Aku seorang ibu muda. Senang hati kujalani peranku sebagai ibu bayiku yang ceria. Tapi kenapa begini beratnya. Oh menjadi ibu muda.
POV IBU MUDA BEKERJA:
Aku seorang ibu muda bekerja. Cita-citaku tinggi nan mulia. Kususuri jalanan pagi ibukota. Tak masalah berdesakan di kereta. Asalkan keluarga bisa sejahtera. Kutunaikan dedikasiku penuh suka cita.
Aku seorang ibu muda bekerja. Karirku kali ini cukup tertata. Tak sia-sia perjuanganku belajar dan berusaha. Meski berat setiap hari tinggalkan putriku semata. Kusiapkan semuanya agar ia tak kekurangan cinta.
Aku seorang ibu muda bekerja. Sayangnya aku sering disebut gila kerja. Sayangnya aku sering dimaki tak peduli keluarga. Dan aku pun dituding gagal bersamai anakku dalam tumbuh kembangnya.

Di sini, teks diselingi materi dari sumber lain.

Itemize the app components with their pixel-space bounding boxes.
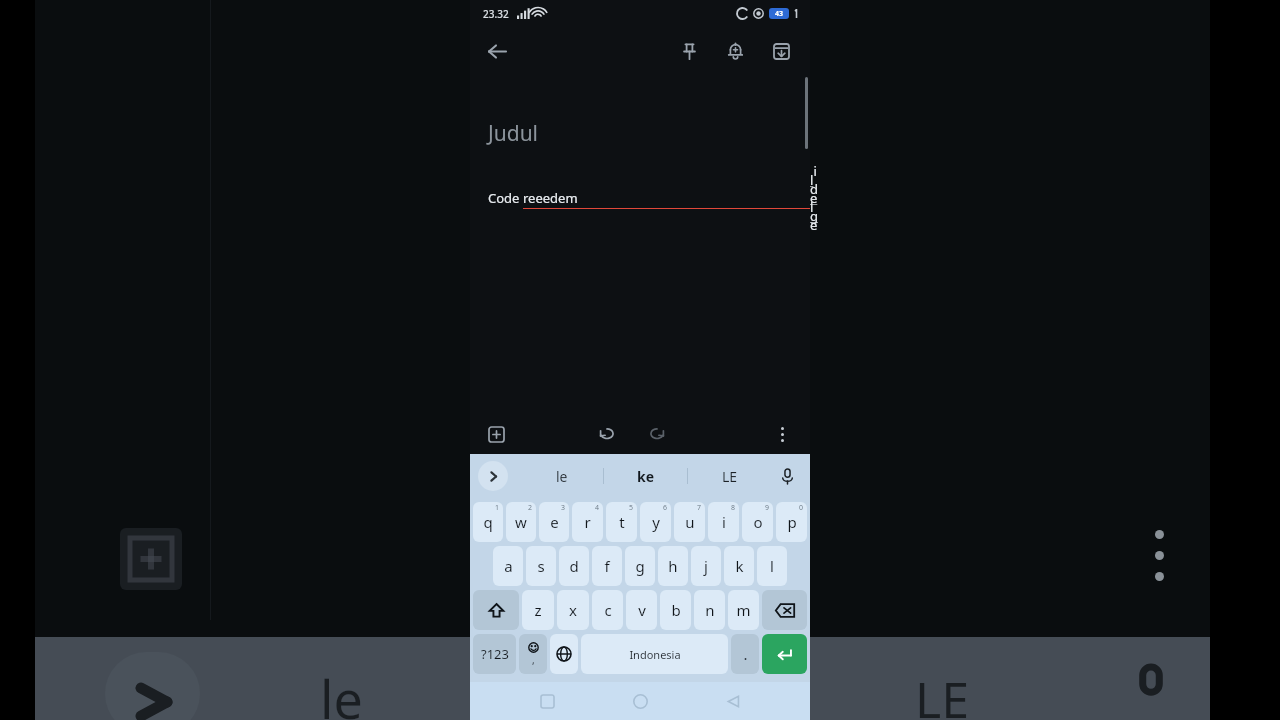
button[interactable]: q [473, 502, 503, 542]
staticText: u [685, 512, 695, 532]
button[interactable]: f [592, 546, 622, 586]
button[interactable]: e [539, 502, 569, 542]
button[interactable]: g [625, 546, 655, 586]
button[interactable]: d [559, 546, 589, 586]
staticText: k [735, 556, 744, 576]
button[interactable]: s [526, 546, 556, 586]
button[interactable]: Pin [672, 34, 706, 68]
button[interactable]: Backspace [762, 590, 807, 630]
button[interactable]: More options [768, 420, 796, 448]
staticText: 9 [765, 503, 770, 513]
staticText: 5 [629, 503, 634, 513]
staticText: f [604, 556, 610, 576]
button[interactable]: ?123 [473, 634, 516, 674]
button[interactable]: Indonesia [581, 634, 728, 674]
button[interactable]: n [694, 590, 725, 630]
staticText: g [635, 556, 645, 576]
staticText: n [705, 600, 715, 620]
staticText: 43 [775, 9, 784, 19]
button[interactable]: m [728, 590, 759, 630]
button[interactable]: Shift [473, 590, 519, 630]
staticText: 23.32 [483, 7, 509, 21]
button[interactable]: x [557, 590, 589, 630]
staticText: j [704, 556, 708, 576]
button[interactable]: Add [482, 420, 510, 448]
button[interactable]: v [626, 590, 657, 630]
staticText: v [638, 600, 646, 620]
staticText: p [787, 512, 797, 532]
staticText: x [569, 600, 577, 620]
button[interactable]: a [493, 546, 523, 586]
button[interactable]: Home [625, 686, 655, 716]
button[interactable]: ke [604, 454, 687, 498]
button[interactable]: z [522, 590, 554, 630]
button[interactable]: Back [718, 686, 748, 716]
staticText: 2 [528, 503, 533, 513]
staticText: , [532, 653, 535, 667]
staticText: m [736, 600, 751, 620]
staticText: r [584, 512, 591, 532]
staticText: b [671, 600, 681, 620]
button[interactable]: Redo [643, 420, 671, 448]
button[interactable]: Expand toolbar [478, 461, 508, 491]
staticText: t [619, 512, 625, 532]
button[interactable]: i [708, 502, 739, 542]
button[interactable]: c [592, 590, 623, 630]
button[interactable]: Reminder [718, 34, 752, 68]
button[interactable]: k [724, 546, 754, 586]
staticText: LE [915, 665, 969, 720]
staticText: d [569, 556, 579, 576]
button[interactable]: u [674, 502, 705, 542]
staticText: l [770, 556, 774, 576]
button[interactable]: b [660, 590, 691, 630]
staticText: q [483, 512, 493, 532]
staticText: ?123 [481, 645, 509, 663]
staticText: y [652, 512, 660, 532]
staticText: s [537, 556, 545, 576]
staticText: i [722, 512, 726, 532]
button[interactable]: Judul [488, 119, 539, 148]
button[interactable]: o [742, 502, 773, 542]
button[interactable]: LE [688, 454, 771, 498]
staticText: ke [637, 467, 655, 486]
staticText: c [604, 600, 612, 620]
staticText: 1 [495, 503, 500, 513]
staticText: Indonesia [629, 647, 681, 662]
button[interactable]: t [606, 502, 637, 542]
staticText: LE [722, 467, 738, 486]
button[interactable]: Enter [762, 634, 807, 674]
button[interactable]: Change language [550, 634, 578, 674]
staticText: w [515, 512, 527, 532]
staticText: Code [488, 189, 523, 207]
button[interactable]: Undo [593, 420, 621, 448]
staticText: z [534, 600, 542, 620]
staticText: h [668, 556, 678, 576]
staticText: le [556, 467, 568, 486]
button[interactable]: Voice input [773, 462, 801, 490]
staticText: 8 [731, 503, 736, 513]
button[interactable]: p [776, 502, 807, 542]
button[interactable]: . [731, 634, 759, 674]
staticText: reeedem [523, 189, 578, 207]
button[interactable]: Archive [764, 34, 798, 68]
staticText: . [743, 644, 748, 664]
staticText: a [504, 556, 513, 576]
staticText: 6 [663, 503, 668, 513]
staticText: e [550, 512, 559, 532]
button[interactable]: Emoji [519, 634, 547, 674]
staticText: 7 [697, 503, 702, 513]
button[interactable]: le [521, 454, 603, 498]
button[interactable]: j [691, 546, 721, 586]
button[interactable]: y [640, 502, 671, 542]
staticText: 0 [799, 503, 804, 513]
button[interactable]: Back [480, 34, 514, 68]
staticText: le [320, 663, 363, 720]
button[interactable]: r [572, 502, 603, 542]
button[interactable]: Recents [532, 686, 562, 716]
staticText: o [753, 512, 763, 532]
button[interactable]: l [757, 546, 787, 586]
button[interactable]: w [506, 502, 536, 542]
button[interactable]: h [658, 546, 688, 586]
staticText: 4 [595, 503, 600, 513]
staticText: 3 [561, 503, 566, 513]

Aku seorang ibu muda bekerja. Oh ternyata sesulit ini mencari pengasuh yang cocok adanya. Ada yang penyayang namun suka mengambil barang. Ada yang jujur namun tak mau ditegur. Katanya titipkan saja pada orang tua. Namun aku tak mau mengiyakannya. Sudah cukup kurepotkan bapak ibuku dahulu kala. Kenapa anakku juga jadi beban mereka.
Aku seorang ibu muda bekerja. Tak kusangka betapa beratnya menyusui bayiku sambil bekerja. Kuharus bawa pompa ASI kemana-mana. Waktu rehatku kupakai untuk memompa. Tak ada ruang memadai kupakai toilet saja.
Aku seorang ibu muda bekerja. Waktuku memang terbatas adanya. Tapi jangan ragukan cintaku pada anak dan keluarga. Dan jangan ganggu aku di hari libur kerja. Waktu liburku sepenuhnya untuk mereka.
Aku ibu muda bekerja. Aku tak membutuhkan iba. Namun, kumohon dukungannya. Agar aku tetap kuat adanya. Agar aku terus bisa membesarkan cinta. Untukku dan keluarga.
POV IBU MUDA RUMAH TANGGA:
Aku seorang ibu muda rumah tangga. Aku memang memutuskan di rumah saja. Akan kujadikan rumahku senyaman surga. Akan kutebarkan kebahagiaan pada seisinya.
Aku seorang ibu muda rumah tangga. Setiap pagi kubangun sebelum mentari menyapa. Kuangkat doa untuk seisi semesta. Kusiapkan aneka olahan makanan tuk yang tercinta. Semoga kita sehat senantiasa.
Aku seorang ibu muda. Ada yang bilang ijazahku sia-sia. Ada yang bilang aku tak berguna. Ada yang bilang aku menghabiskan gaji suami saja. Ada yang bilang aku ini tak punya cita-cita. Namun aku suka menjadi ibu rumah tangga.
Tiap hari kutatap anakku penuh cinta. Tiap saat kugenggam tanggannya hangat. Tiap waktu aku ajak ia bercengkrama. Akan kudidik anakku sebaiknya. Bukankah ibu madrasatul ula.
Aku ibu muda rumah tangga. Memang aku seharian di rumah saja. Kadang orang bilang kenapa berantakan terus rumahnya. Mereka kira aku bersantai saja. Tapi tak mengapa asalkan anakku cukup eksplorasinya.
Aku ibu muda rumah tangga. Tak kusangka seberat itu menjadi ibu balita. Aku tak lagi punya teman bicara. Aku merasa di dunia sendiri saja. Aku merasa terasing dan tak berdaya. Pekerjaanku di rumah sungguh tak ada habisnya. Tak ada waktuku rehat meski hanya sejenak. Rasanya hilang sudah jati diri ini. Aku yang ceria, berubah jadi banyak murka.
Aku ibu muda rumah tangga. Aku pun kerap disalahkan jika berat badan anakku segitu saja. Apa kerjaan ibunya, begitu kata mereka. Kasih makan anak pun tak becus adanya. Sungguh hatiku sedih mendengarnya. Tak dilihat usahaku hadirkan makanan sehat tiap harinya. Tak ditanya sebesar usahaku agar ia membuka mulut mengunyah makanannya. Oh begini rasanya menjadi ibu muda.
Epilog
Kami ibu muda tak butuh iba. Kami hanya mohon sepenuh dukungan dan doa. Agar kami bisa menjadi ibu yang kuat lagi lembut hatinya. Agar kami bisa mendidik dengan tulus dan cinta. Rangkul kami dan dengarkan kami bicara. Perasaan kami valid adanya. Kelelahan kami ini nyata. Mari bersama sayangi ibu muda di manapun berada.